Семеновский что-то достал из планшета, положил перед Николаем:
– А это от меня подарок, – улыбнулся хитро. Санин сидел и смотрел – фото, прекрасный снимок: он и Леночка в обнимку. Не обманул, значит, корреспондент? Сгреб, чтобы не озвереть от боли, что мигом душу вывернула. В лист бумаги снимок завернул, и кивнул политруку: спасибо.
– Разговорчивый ты, а? Слов нет.
– Ничего, выпьет сейчас, разговорится, – кружку с бражкой поднял. – Чтобы к весне ни одного фашиста на нашей земле не было!
– А мы все живы, – согласился Семеновский.
– Будем. Войне вот, вот конец.
Слышал это уже Николай, в сорок первом, в сорок втором, в сорок третьем. А война все идет. Третий год! Все забрала, все уничтожила.
Как жить после будут?
Лена Новый год с группой в тылу врага встречала, на снегу лежала и охранение лагеря в бинокль рассматривала, но видела и продрогших, изможденных людей, загнанных за колючку как собак. Большинство старики, дети совсем. По данным разведки, жители пяти близлежайших к фронту сел.
– Звереют фашисты совсем, – протянул Шато.
– С этим потом, – отрезала. – На тебе вышка слева.
– Ой, да вышка, не смешите меня.

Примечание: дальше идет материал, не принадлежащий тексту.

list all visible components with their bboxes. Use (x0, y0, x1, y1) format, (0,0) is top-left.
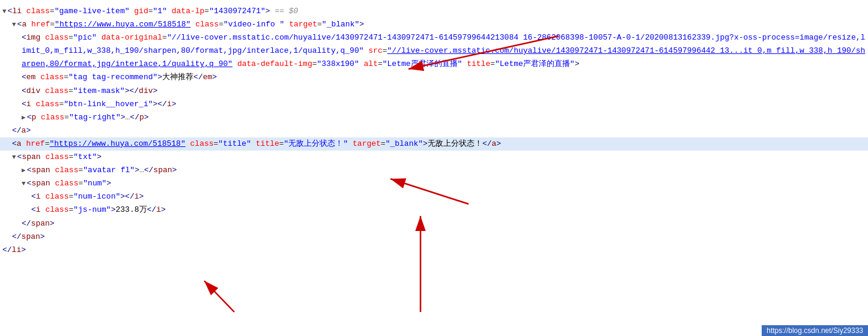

Видно же, что впопыхах лагерь организовали. В два ножа постовых убрать и взвод охраны положить – люди свободны.
– Маликов, Коробков – на вас колючка.
– Есть, – поползли по снегу, осторожно к заграждению приближаясь.

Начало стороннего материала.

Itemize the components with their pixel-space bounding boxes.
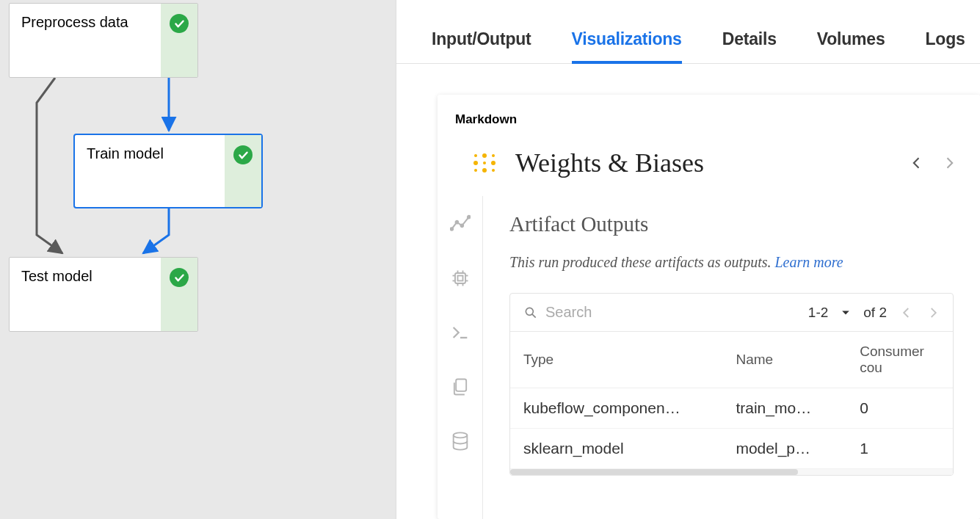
horizontal-scrollbar[interactable]: [510, 469, 953, 475]
files-icon[interactable]: [450, 377, 471, 397]
pipeline-graph-panel: Preprocess data Train model Test model: [0, 0, 396, 519]
cell-consumer: 0: [846, 388, 953, 429]
viz-card-title: Markdown: [438, 95, 980, 142]
node-preprocess-data[interactable]: Preprocess data: [9, 3, 198, 78]
tab-details[interactable]: Details: [722, 29, 777, 63]
table-row[interactable]: sklearn_model model_p… 1: [510, 429, 953, 469]
tab-input-output[interactable]: Input/Output: [432, 29, 531, 63]
status-success-icon: [233, 145, 253, 164]
node-status-strip: [225, 135, 261, 207]
svg-rect-24: [456, 380, 466, 391]
search-wrap: [523, 304, 799, 321]
visualization-card: Markdown Weights & Biases: [438, 95, 980, 519]
svg-point-7: [491, 161, 496, 165]
wandb-logo-icon: [471, 150, 498, 176]
svg-point-2: [474, 169, 477, 172]
section-title: Artifact Outputs: [509, 212, 954, 236]
cpu-chip-icon[interactable]: [450, 268, 471, 288]
cell-consumer: 1: [846, 429, 953, 469]
svg-point-11: [460, 225, 463, 228]
svg-point-6: [492, 154, 495, 157]
search-icon: [523, 305, 538, 320]
cell-type: sklearn_model: [510, 429, 722, 469]
caret-down-icon[interactable]: [841, 308, 850, 317]
svg-point-26: [526, 308, 533, 315]
node-label: Train model: [75, 135, 225, 207]
svg-line-27: [532, 314, 536, 318]
node-train-model[interactable]: Train model: [73, 134, 263, 208]
svg-point-5: [482, 168, 487, 173]
viz-header-title: Weights & Biases: [515, 148, 892, 178]
col-consumer[interactable]: Consumer cou: [846, 332, 953, 388]
table-toolbar: 1-2 of 2: [510, 294, 953, 332]
svg-point-0: [474, 154, 477, 157]
cell-name: model_p…: [722, 429, 846, 469]
svg-point-25: [453, 432, 467, 438]
scrollbar-thumb[interactable]: [510, 469, 798, 475]
detail-tabs: Input/Output Visualizations Details Volu…: [396, 0, 980, 64]
pager-range: 1-2: [808, 305, 828, 321]
svg-point-1: [473, 161, 478, 165]
viz-nav-arrows: [910, 156, 962, 170]
section-desc: This run produced these artifacts as out…: [509, 254, 954, 271]
pager-prev-icon[interactable]: [900, 306, 913, 319]
viz-header: Weights & Biases: [438, 142, 980, 196]
viz-content: Artifact Outputs This run produced these…: [483, 196, 980, 519]
viz-sidebar: [438, 196, 483, 519]
svg-rect-14: [457, 276, 462, 281]
tab-visualizations[interactable]: Visualizations: [572, 29, 682, 64]
detail-panel: Input/Output Visualizations Details Volu…: [396, 0, 980, 519]
viz-body: Artifact Outputs This run produced these…: [438, 196, 980, 519]
svg-point-12: [467, 216, 470, 219]
table-header-row: Type Name Consumer cou: [510, 332, 953, 388]
artifact-search-input[interactable]: [545, 304, 678, 321]
svg-point-9: [450, 228, 453, 231]
svg-point-8: [492, 169, 495, 172]
viz-prev-icon[interactable]: [910, 156, 924, 170]
status-success-icon: [170, 268, 189, 287]
node-test-model[interactable]: Test model: [9, 257, 198, 332]
node-label: Test model: [10, 258, 161, 331]
tab-volumes[interactable]: Volumes: [817, 29, 885, 63]
pager: 1-2 of 2: [808, 305, 940, 321]
pager-of: of 2: [863, 305, 887, 321]
node-status-strip: [161, 4, 197, 77]
artifact-table-wrap: 1-2 of 2 Type Name: [509, 293, 954, 476]
cell-type: kubeflow_componen…: [510, 388, 722, 429]
svg-point-3: [482, 153, 487, 158]
database-icon[interactable]: [450, 431, 471, 451]
svg-rect-13: [455, 273, 465, 283]
col-name[interactable]: Name: [722, 332, 846, 388]
section-desc-text: This run produced these artifacts as out…: [509, 254, 774, 270]
terminal-icon[interactable]: [450, 322, 471, 343]
chart-line-icon[interactable]: [450, 214, 471, 234]
col-type[interactable]: Type: [510, 332, 722, 388]
viz-next-icon[interactable]: [942, 156, 957, 170]
cell-name: train_mo…: [722, 388, 846, 429]
node-label: Preprocess data: [10, 4, 161, 77]
svg-point-4: [483, 161, 486, 164]
pager-next-icon[interactable]: [926, 306, 940, 319]
learn-more-link[interactable]: Learn more: [774, 254, 843, 270]
tab-logs[interactable]: Logs: [926, 29, 965, 63]
node-status-strip: [161, 258, 197, 331]
status-success-icon: [170, 14, 189, 33]
svg-point-10: [455, 221, 458, 224]
artifact-table: Type Name Consumer cou kubeflow_componen…: [510, 332, 953, 469]
table-row[interactable]: kubeflow_componen… train_mo… 0: [510, 388, 953, 429]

– Давай Шато, – бросила Сержанту. – Рекунов, твоя вышка справа. Сверились.
– Четыре ноль одна.
– Начали в четыре ноль десять.
– Понял.
Лена двинулась ползком с остальными ближе к единственному дому, стоящему за колючкой, окружили его. Там немцы грелись, дым вылил из трубы. Человек пять, укутанных в шали фашистов, в валенках, притоптывали у избы, переговаривались.